WHAT IS REQUIRED =
Among the entries, find the lines with the string "Ящики" and copy them.

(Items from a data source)
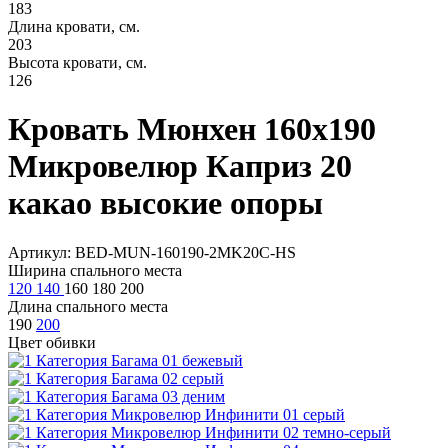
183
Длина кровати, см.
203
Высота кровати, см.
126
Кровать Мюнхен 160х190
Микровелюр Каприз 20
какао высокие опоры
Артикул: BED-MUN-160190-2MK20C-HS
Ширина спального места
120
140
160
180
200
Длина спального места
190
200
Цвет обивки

---

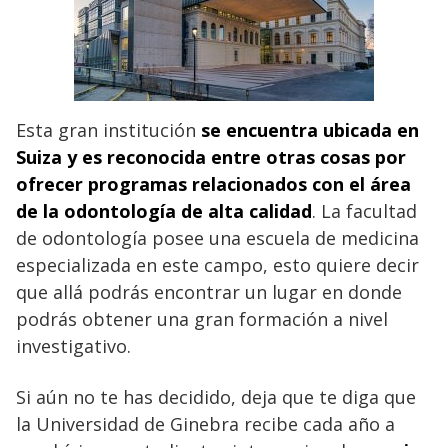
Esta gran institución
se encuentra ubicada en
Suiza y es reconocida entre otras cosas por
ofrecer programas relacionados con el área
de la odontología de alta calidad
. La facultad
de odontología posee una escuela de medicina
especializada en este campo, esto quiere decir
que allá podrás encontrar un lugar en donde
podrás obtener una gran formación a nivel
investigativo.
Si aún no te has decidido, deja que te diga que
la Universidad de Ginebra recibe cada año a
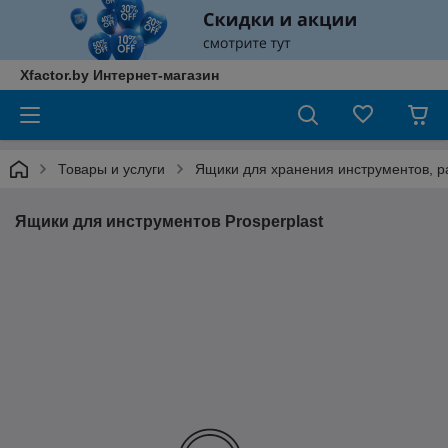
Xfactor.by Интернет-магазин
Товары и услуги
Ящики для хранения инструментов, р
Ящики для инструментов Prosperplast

RESULT =
Ящики для хранения инструментов, р
Ящики для инструментов Prosperplast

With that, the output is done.